A single N1 peak of the CDP was found in the C4 and C7 spinal segments. Three peaks (N1, N2, and N3) were found in the C5 and C6 segments. No CDP was recorded at C8 dorsal spinal cord surface in cats.
These results demonstrate PnA activation of neurons in the cervical spinal cord. Three populations of myelinated PnA (Group I, Group II, and Group III) enter the cat's cervical spinal segments that supply the phrenic nerve
KeywordsDorsal Horn Somatosensory Cortex Phrenic Nerve Cervical Spinal Cord Spinal Segment
– Phrenic nerve afferents
– cord dorsum potential
- C4, C5, C6, C7, C8
– Cervical spinal segments
– Central nervous system
– Transdiaphragmatic pressure
– Carbon dioxide
The diaphragm is innervated by the phrenic nerve. The well-studied motor innervation of the diaphragm by the phrenic nerve arises from motor neurons in the ventral horn of the cervical spinal cord (Jammes et al., 1995). The phrenic nerve motor innervation originates from C4 to C8 spinal segments in the cat. The diaphragm also has afferent innervation carried to the central nervous system by the phrenic nerve. There are both myelinated and non-myelinated afferents in the diaphragm. The myelinated afferents have conduction velocities consistent with Group Ia, Ib and II afferents. The diaphragm has relatively few Group Ia muscle spindles but a relatively large percentage of Group Ib golgi tendon organs (Duron et al., 1978; Corda et al., 1965a; Goshgarian et al., 1986). Group II mechanoreceptors have also been reported (Corda et al., 1965a). Thus, the diaphragm has innervation with afferents that provide muscle mechanical feedback to the CNS via the phrenic nerve. However, physiological evidence of phrenic afferent activation of the spinal cord dorsal horn is lacking.

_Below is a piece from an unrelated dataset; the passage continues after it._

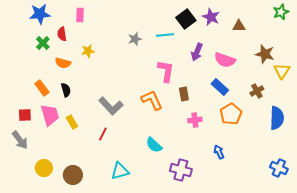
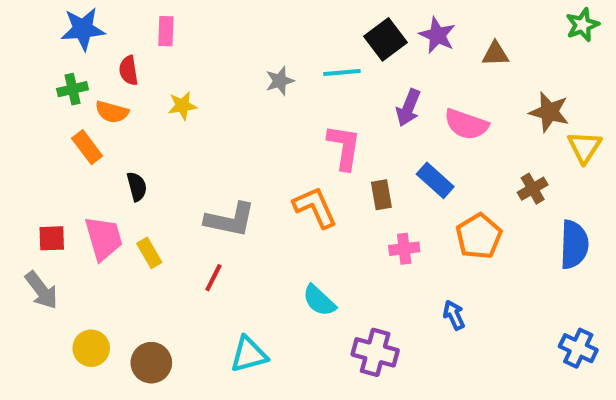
green cross: (43, 43) -> (73, 89), moved, turned 32
orange semicircle: (63, 63) -> (112, 112), moved
blue rectangle: (220, 87) -> (435, 180), moved
orange rectangle: (42, 88) -> (87, 147), moved
gray L-shape: (111, 106) -> (230, 220), turned -35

The role of phrenic afferents in the regulation of diaphragm function has been studied with early observations suggesting that phrenic afferents in the diaphragm are not involved in controlling the respiratory muscle activity (Sant'Ambrogio et al., 1962; Corda et al., 1965b; Kohrman et al., 1947; Landau et al., 1962). However, electrical and mechanical stimulation of phrenic afferents are reported to activate thalamic neurons (Zhang et al., 2003) and elicit neural activity in the cat somatosensory cortex (Davenport et al., 1985). In addition, Zechman et al (1985) reported a correlation of transdiaphragmatic pressure (Pdi) and the perception of inspiratory loads. Knafelc and Davenport reported that increased Pdi correlated with the amplitude of the respiratory related evoked potential recorded from the human somatosensory cortex. Thus, there appears to be a projection of diaphragmatic afferents to the CNS and mechanical changes in the diaphragm correlate with somatosensory activation of the cerebral cortex. However, PnA activation of spinal sensory pathway(s) remains unknown.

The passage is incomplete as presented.